Sur la demande de remise des bulletins de paie
Dans la mesure où la CNAF est condamnée à payer à Mme [G] une créance salariale, il y a lieu de la condamner également à lui remettre un bulletin de salaire récapitulatif tendant compte de la présente décision sans qu’il n’y ait lieu de prévoir, à ce stade, une astreinte.
Sur les frais du procès
Le jugement entrepris mérite confirmation en ce qu’il a condamné la CNAF aux dépens et à payer à Mme [G] la somme de 2 500 euros au titre de l’article 700 du code de procédure civile.

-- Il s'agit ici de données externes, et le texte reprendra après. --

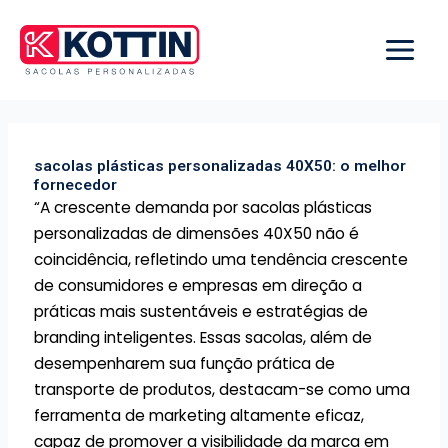
Ir
para
o
conteúdo
sacolas plásticas personalizadas 40X50: o melhor
fornecedor
“A crescente demanda por sacolas plásticas
personalizadas de dimensões 40X50 não é
coincidência, refletindo uma tendência crescente
de consumidores e empresas em direção a
práticas mais sustentáveis e estratégias de
branding inteligentes. Essas sacolas, além de
desempenharem sua função prática de
transporte de produtos, destacam-se como uma
ferramenta de marketing altamente eficaz,
capaz de promover a visibilidade da marca em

La CNAF qui succombe à hauteur d’appel doit en supporter les dépens et être déboutée de sa demande au titre des frais irrépétibles. Il serait en revanche inéquitable de laisser supporter à Mme [G] l’intégralité des frais exposés pour les besoins de la procédure d’appel. La CNAF est en conséquence condamnée à lui payer une somme de 2 500 euros au titre de l’article 700 du code de procédure civile.
PAR CES MOTIFS,
Infirme le jugement rendu le 27 mai 2022 par le conseil de prud’hommes de Bordeaux sauf en ce qu’il a débouté Mme [D] [G] de sa demande de communication de pièces sous astreinte,
Statuant de nouveau sur les chefs du jugement infirmés,
Dit que Mme [D] [G] doit être reclassifiée au niveau VII des emplois d’informaticien depuis le 1er janvier 2012,
Condamne la Caisse nationale des allocations familiales à payer à Mme [D] [G] la somme de 42 126,33 euros brut, à titre de rappel de salaires, pour la période comprise entre septembre 2015 et janvier 2022, outre la somme de 4 212,63 euros brut à titre de congés payés,
Condamne la Caisse nationale des allocations familiales à payer à Mme [D] [G] la somme de 5 000 euros à titre de dommages et intérêts,
Condamne la Caisse nationale des allocations familiales à remettre à Mme [D] [G] un bulletin de salaire récapitulatif tenant compte des condamnations ci-dessus prononcées,
Rejette la demande d’astreinte,
Y ajoutant,
Condamne la Caisse nationale des allocations familiales aux dépens d’appel,
Condamne la Caisse nationale des allocations familiales à payer à Mme [D] [G] la somme de 2 500 euros au titre de l’article 700 du code de procédure civile à hauteur d’appel,
Déboute la Caisse nationale des allocations familiales de sa demande au titre de l’article 700 du code de procédure civile.
Signé par Eric Veyssière, président et par Sylvaine Déchamps, greffière, à laquelle la minute de la décision a été remise par le magistrat signataire.